◆ WHAT IS EXPECTED
Copy exactly the stretch of data below from the line with "этой модели пакет программ, позволяющих" through the line with "В данной статье был проведен анализ патент", including both of those lines.

◆ DATA SUPPLIED

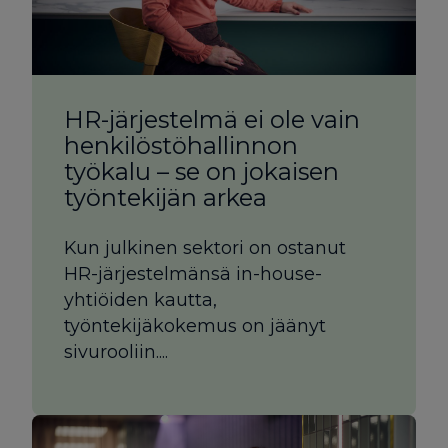
HR-järjestelmä ei ole vain
henkilöstöhallinnon
työkalu – se on jokaisen
työntekijän arkea
Kun julkinen sektori on ostanut
HR-järjestelmänsä in-house-
yhtiöiden kautta,
työntekijäkokemus on jäänyt
sivurooliin....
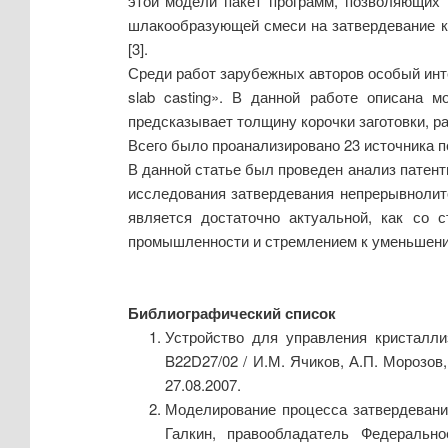
этой модели пакет программ, позволяющих 
шлакообразующей смеси на затвердевание к
[3].
Среди работ зарубежных авторов особый интере
slab casting». В данной работе описана 
предсказывает толщину корочки заготовки, ра
Всего было проанализировано 23 источника п
В данной статье был проведен анализ патент
исследования затвердевания непрерывнолит
является достаточно актуальной, как со 
промышленности и стремлением к уменьшени
Библиографический список
Устройство для управления кристалли
B22D27/02 / И.М. Ячиков, А.П. Морозов,
27.08.2007.
Моделирование процесса затвердевания
Галкин, правообладатель Федеральн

◆ SOLVED EXERCISE
этой модели пакет программ, позволяющих 
шлакообразующей смеси на затвердевание к
[3].
Среди работ зарубежных авторов особый интере
slab casting». В данной работе описана 
предсказывает толщину корочки заготовки, ра
Всего было проанализировано 23 источника п
В данной статье был проведен анализ патент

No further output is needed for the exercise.